----- INPUT

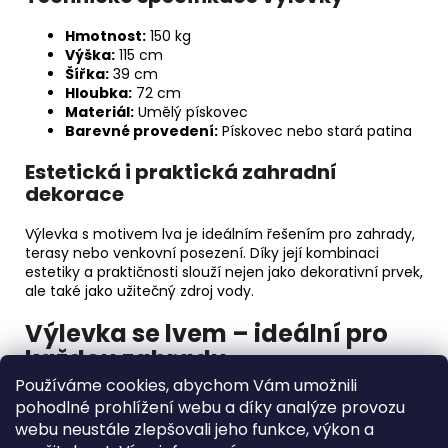
Hmotnost:
150 kg
Výška:
115 cm
Šířka:
39 cm
Hloubka:
72 cm
Materiál:
Umělý pískovec
Barevné provedení:
Pískovec nebo stará patina
Estetická i praktická zahradní
dekorace
Výlevka s motivem lva je ideálním řešením pro zahrady,
terasy nebo venkovní posezení. Díky její kombinaci
estetiky a praktičnosti slouží nejen jako dekorativní prvek,
ale také jako užitečný zdroj vody.
Výlevka se lvem – ideální pro
každou zahradu
Používáme cookies, abychom Vám umožnili
Přidejte do své zahrady kousek historie a elegance s naší
pohodlné prohlížení webu a díky analýze provozu
výlevkou se lvem
. Tento unikátní produkt dodá vašemu
webu neustále zlepšovali jeho funkce, výkon a
venkovnímu nový rozměr, ať už ji použijete jako funkční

----------

(EXERCISE DETAILS): One exact copy of the data is required, and it should hold no pictures.

(RESPONSE TO THIS EXERCISE):
Hmotnost:
150 kg
Výška:
115 cm
Šířka:
39 cm
Hloubka:
72 cm
Materiál:
Umělý pískovec
Barevné provedení:
Pískovec nebo stará patina
Estetická i praktická zahradní
dekorace
Výlevka s motivem lva je ideálním řešením pro zahrady,
terasy nebo venkovní posezení. Díky její kombinaci
estetiky a praktičnosti slouží nejen jako dekorativní prvek,
ale také jako užitečný zdroj vody.
Výlevka se lvem – ideální pro
každou zahradu
Používáme cookies, abychom Vám umožnili
Přidejte do své zahrady kousek historie a elegance s naší
pohodlné prohlížení webu a díky analýze provozu
výlevkou se lvem
. Tento unikátní produkt dodá vašemu
webu neustále zlepšovali jeho funkce, výkon a
venkovnímu nový rozměr, ať už ji použijete jako funkční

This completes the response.